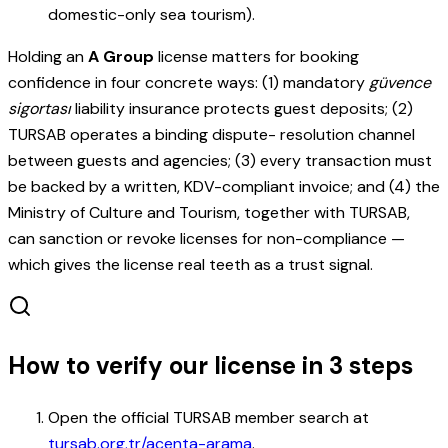
domestic-only sea tourism).
Holding an
A Group
license matters for booking
confidence in four concrete ways: (1) mandatory
güvence
sigortası
liability insurance protects guest deposits; (2)
TURSAB operates a binding dispute- resolution channel
between guests and agencies; (3) every transaction must
be backed by a written, KDV-compliant invoice; and (4) the
Ministry of Culture and Tourism, together with TURSAB,
can sanction or revoke licenses for non-compliance —
which gives the license real teeth as a trust signal.
How to verify our license in 3 steps
Open the official TURSAB member search at
tursab.org.tr/acenta-arama
.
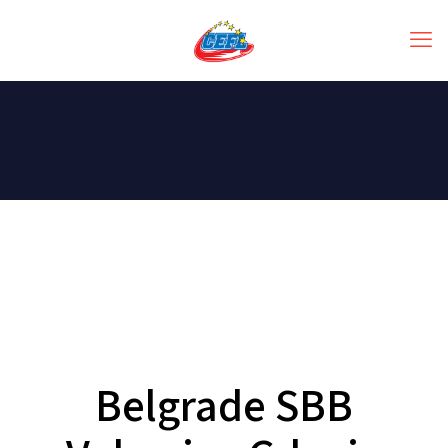
Belgrade SBB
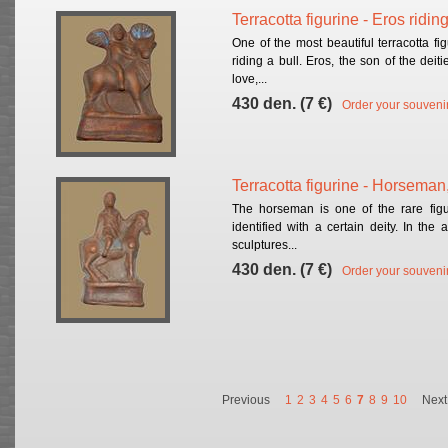
Terracotta figurine - Eros ridin
One of the most beautiful terracotta fi
riding a bull. Eros, the son of the dei
love,...
430 den. (7 €)
Order your souveni
Terracotta figurine - Horseman
The horseman is one of the rare figu
identified with a certain deity. In the 
sculptures...
430 den. (7 €)
Order your souveni
Previous
1
2
3
4
5
6
7
8
9
10
Next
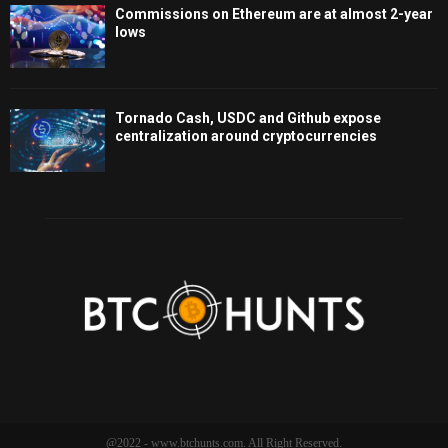
Commissions on Ethereum are at almost 2-year
lows
Tornado Cash, USDC and Github expose
centralization around cryptocurrencies
@2022 - www.btchunts.com. All Right Reserved.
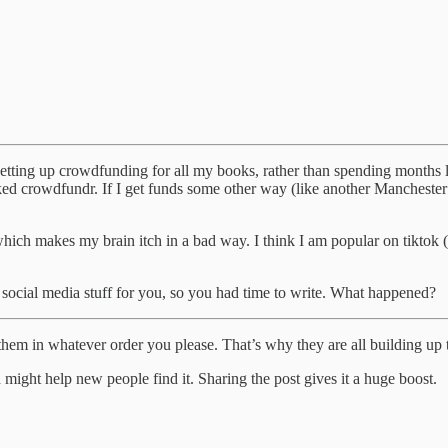
 setting up crowdfunding for all my books, rather than spending months l
icked crowdfundr. If I get funds some other way (like another Mancheste
 which makes my brain itch in a bad way. I think I am popular on tiktok 
 social media stuff for you, so you had time to write. What happened?
em in whatever order you please. That’s why they are all building up tog
hich might help new people find it. Sharing the post gives it a huge boost.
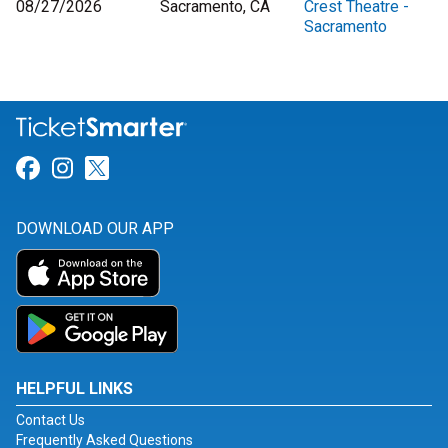
08/27/2026
Sacramento, CA
Crest Theatre -
Sacramento
Link for Facebook
Link for Instagram
Link for Twitter
DOWNLOAD OUR APP
HELPFUL LINKS
Contact Us
Frequently Asked Questions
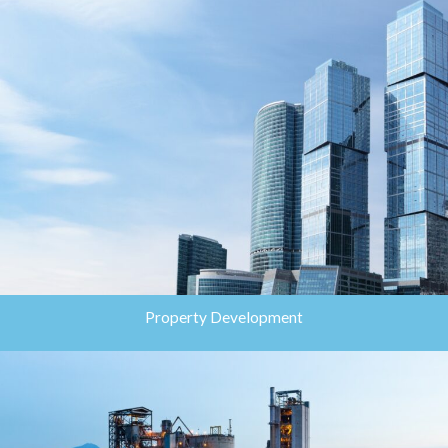
Property Development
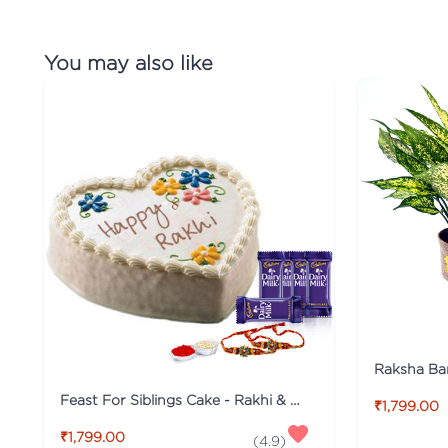
You may also like
Feast For Siblings Cake - Rakhi & Dairy Milk Special
₹1,799.00
₹1,799.00
(
4.9
)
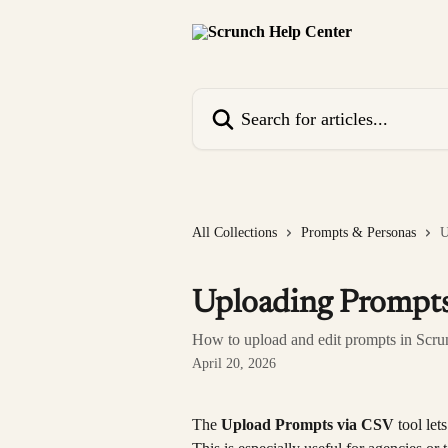
Skip to main content
Search for articles...
All Collections
Prompts & Personas
U
Uploading Prompts
How to upload and edit prompts in Scru
April 20, 2026
The 
Upload Prompts via CSV
 tool le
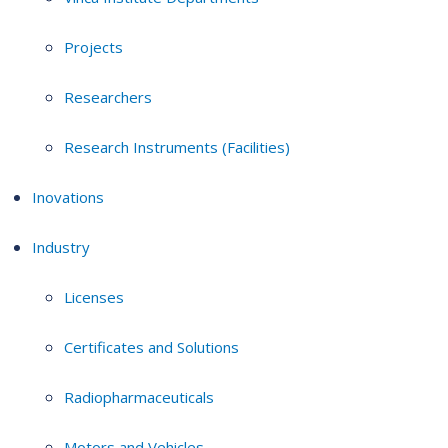
Projects
Researchers
Research Instruments (Facilities)
Inovations
Industry
Licenses
Certificates and Solutions
Radiopharmaceuticals
Motors and Vehicles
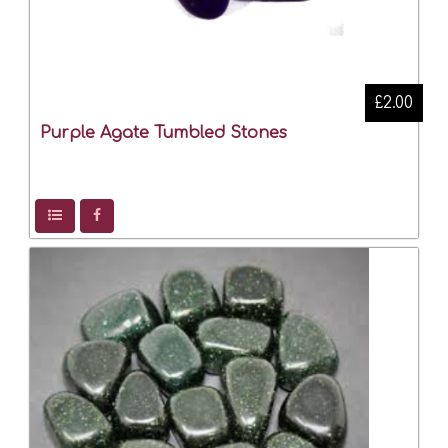
£2.00
Purple Agate Tumbled Stones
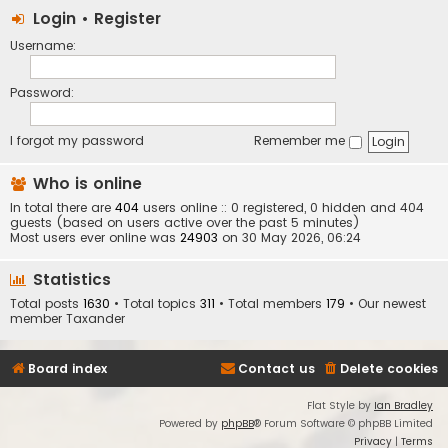
Login
•
Register
Username:
Password:
I forgot my password
Remember me
Who is online
In total there are
404
users online :: 0 registered, 0 hidden and 404
guests (based on users active over the past 5 minutes)
Most users ever online was
24903
on 30 May 2026, 06:24
Statistics
Total posts
1630
• Total topics
311
• Total members
179
• Our newest
member
Taxander
Board index
Contact us
Delete cookies
Flat Style by
Ian Bradley
Powered by
phpBB
® Forum Software © phpBB Limited
Privacy
|
Terms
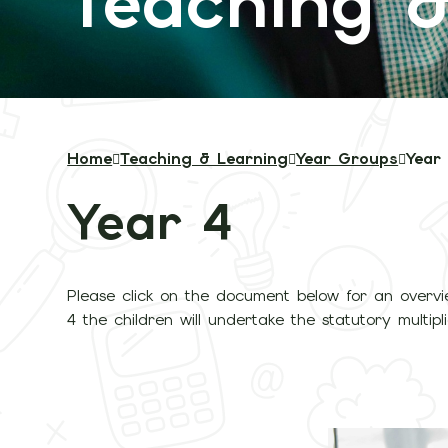
Teaching &
Home
Teaching & Learning
Year Groups
Year
Year 4
Please click on the document below for an overvi
4 the children will undertake the statutory multipl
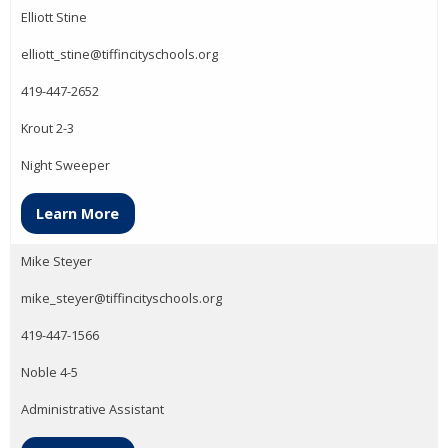
Elliott Stine
elliott_stine@tiffincityschools.org
419-447-2652
Krout 2-3
Night Sweeper
Learn More
Mike Steyer
mike_steyer@tiffincityschools.org
419-447-1566
Noble 4-5
Administrative Assistant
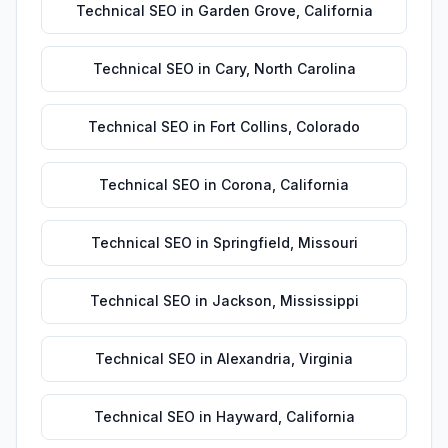
Technical SEO
in
Garden Grove
,
California
Technical SEO
in
Cary
,
North Carolina
Technical SEO
in
Fort Collins
,
Colorado
Technical SEO
in
Corona
,
California
Technical SEO
in
Springfield
,
Missouri
Technical SEO
in
Jackson
,
Mississippi
Technical SEO
in
Alexandria
,
Virginia
Technical SEO
in
Hayward
,
California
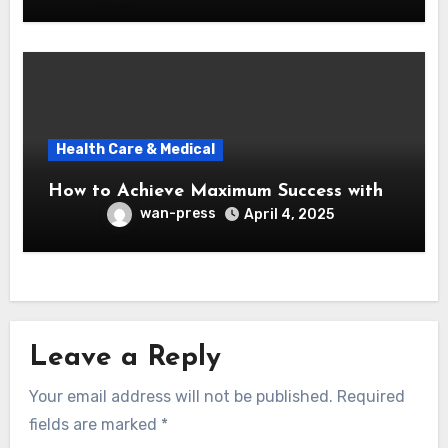
Health Care & Medical
How to Achieve Maximum Success with
wan-press
April 4, 2025
Leave a Reply
Your email address will not be published.
Required
fields are marked
*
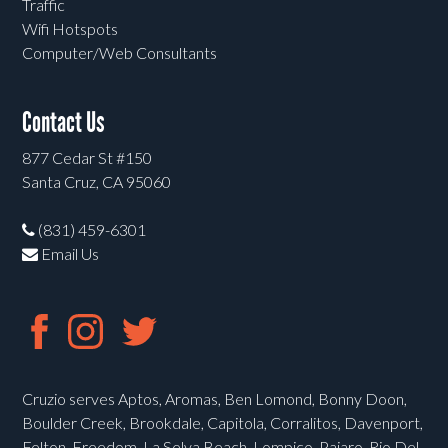
Traffic
Wifi Hotspots
Computer/Web Consultants
Contact Us
877 Cedar St #150
Santa Cruz, CA 95060
(831) 459-6301
Email Us
Cruzio serves Aptos, Aromas, Ben Lomond, Bonny Doon,
Boulder Creek, Brookdale, Capitola, Corralitos, Davenport,
Felton, Freedom, La Selva Beach, Lompico, Pajaro, Rio Del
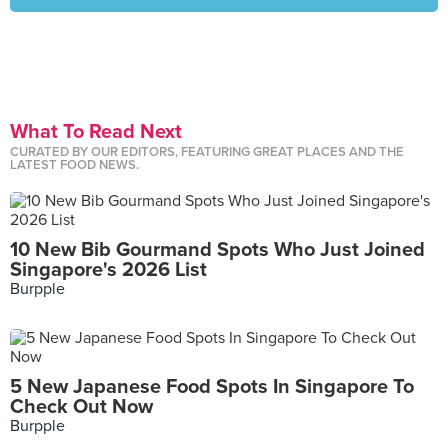
What To Read Next
CURATED BY OUR EDITORS, FEATURING GREAT PLACES AND THE
LATEST FOOD NEWS.
10 New Bib Gourmand Spots Who Just Joined
Singapore's 2026 List
Burpple
5 New Japanese Food Spots In Singapore To
Check Out Now
Burpple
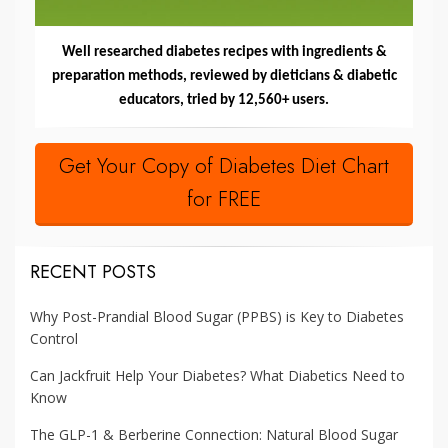
Well researched diabetes recipes with ingredients &
preparation methods, reviewed by dieticians & diabetic
educators, tried by 12,560+ users.
Get Your Copy of Diabetes Diet Chart
for FREE
RECENT POSTS
Why Post-Prandial Blood Sugar (PPBS) is Key to Diabetes
Control
Can Jackfruit Help Your Diabetes? What Diabetics Need to
Know
The GLP-1 & Berberine Connection: Natural Blood Sugar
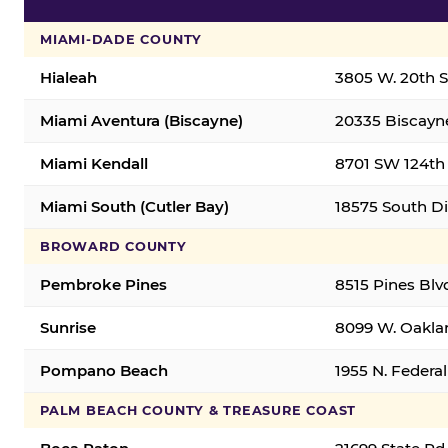
MIAMI-DADE COUNTY
Hialeah
3805 W. 20th St
Miami Aventura (Biscayne)
20335 Biscayne
Miami Kendall
8701 SW 124th 
Miami South (Cutler Bay)
18575 South Di
BROWARD COUNTY
Pembroke Pines
8515 Pines Blv
Sunrise
8099 W. Oaklan
Pompano Beach
1955 N. Feder
PALM BEACH COUNTY & TREASURE COAST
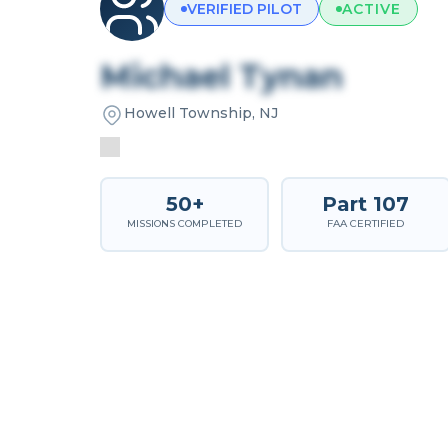
VERIFIED PILOT
ACTIVE
Michael Tynan
Howell Township, NJ
50+
Part 107
MISSIONS COMPLETED
FAA CERTIFIED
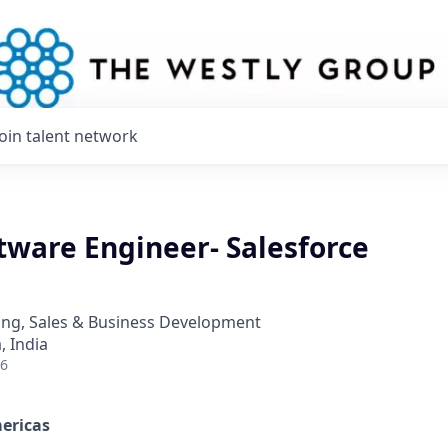
Join talent network
tware Engineer- Salesforce
ing, Sales & Business Development
 India
26
ericas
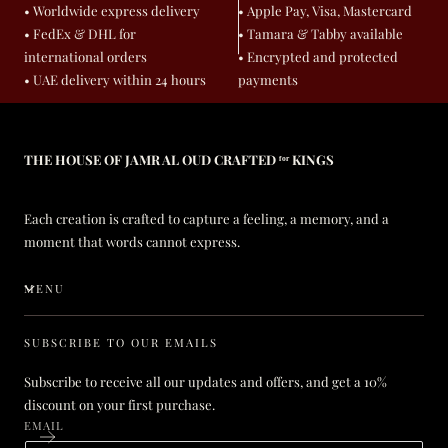
• Worldwide express delivery
• Apple Pay, Visa, Mastercard
• FedEx & DHL for
• Tamara & Tabby available
international orders
• Encrypted and protected
• UAE delivery within 24 hours
payments
THE HOUSE OF JAMR AL OUD CRAFTED ᶠᵒʳ KINGS
Each creation is crafted to capture a feeling, a memory, and a
moment that words cannot express.
MENU
SUBSCRIBE TO OUR EMAILS
Subscribe to receive all our updates and offers, and get a 10%
discount on your first purchase.
EMAIL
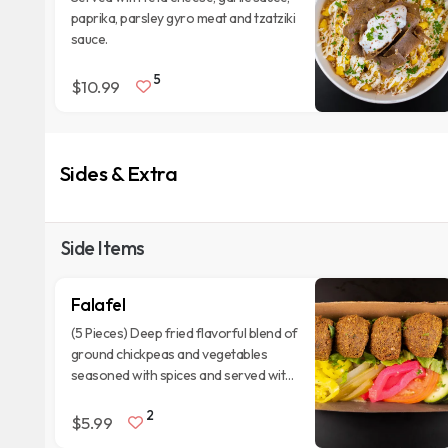
paprika, parsley gyro meat and tzatziki
sauce.
5
$10.99
Sides & Extra
Side Items
Falafel
(5 Pieces) Deep fried flavorful blend of
ground chickpeas and vegetables
seasoned with spices and served with
tannin sauce.
2
$5.99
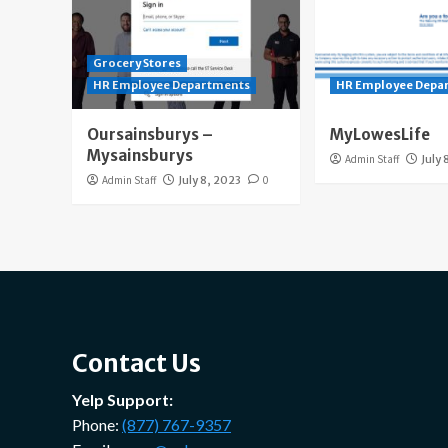
Grocery Stores
HR Employee Departments
HR Employee Depa
Oursainsburys –
MyLowesLife
Mysainsburys
Admin Staff
July 
Admin Staff
July 8, 2023
0
Contact Us
Yelp Support:
Phone:
(877) 767-9357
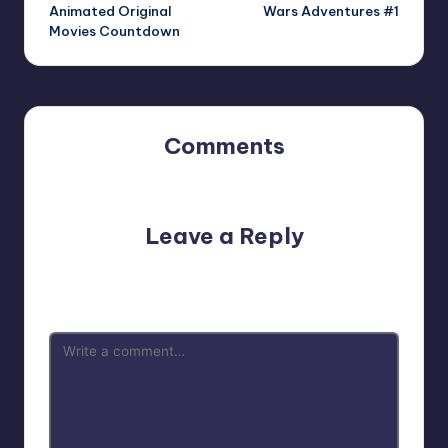
navigation
Animated Original
Wars Adventures #1
Movies Countdown
Comments
No comments yet. Why don’t you start the discussion?
Leave a Reply
Your email address will not be published.
Required fields
are marked
*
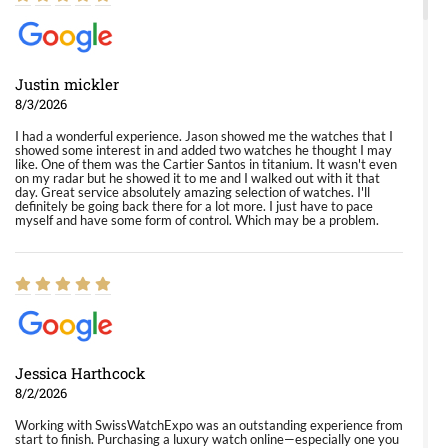
Justin mickler
8/3/2026
I had a wonderful experience. Jason showed me the watches that I
showed some interest in and added two watches he thought I may
like. One of them was the Cartier Santos in titanium. It wasn't even
on my radar but he showed it to me and I walked out with it that
day. Great service absolutely amazing selection of watches. I'll
definitely be going back there for a lot more. I just have to pace
myself and have some form of control. Which may be a problem.
Jessica Harthcock
8/2/2026
Working with SwissWatchExpo was an outstanding experience from
start to finish. Purchasing a luxury watch online—especially one you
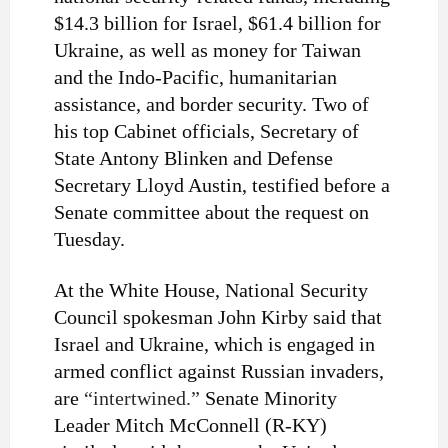
$14.3 billion for Israel, $61.4 billion for
Ukraine, as well as money for Taiwan
and the Indo-Pacific, humanitarian
assistance, and border security. Two of
his top Cabinet officials, Secretary of
State Antony Blinken and Defense
Secretary Lloyd Austin, testified before a
Senate committee about the request on
Tuesday.
At the White House, National Security
Council spokesman John Kirby said that
Israel and Ukraine, which is engaged in
armed conflict against Russian invaders,
are
“intertwined.”
Senate Minority
Leader Mitch McConnell (R-KY)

________________________________________

### [Work to be completed]
Given the entries above, transcribe exactly the lines from the one holding "Terracotta figurine - Eros ridin" through the one holding "icked crowdfundr. If"; pictures do not belong in the transcription.

### [Answer space]
Terracotta figurine - Eros ridin
One of the most beautiful terracotta fi
riding a bull. Eros, the son of the dei
love,...
430 den. (7 €)
Order your souveni
Terracotta figurine - Horseman
The horseman is one of the rare figu
identified with a certain deity. In the 
sculptures...
430 den. (7 €)
Order your souveni
Previous
1
2
3
4
5
6
7
8
9
10
Next
Commissions on Ethereum are at almost 2-year
lows
Tornado Cash, USDC and Github expose
centralization around cryptocurrencies
@2022 - www.btchunts.com. All Right Reserved.
 setting up crowdfunding for all my books, rather than spending months l
icked crowdfundr. If I get funds some other way (like another Mancheste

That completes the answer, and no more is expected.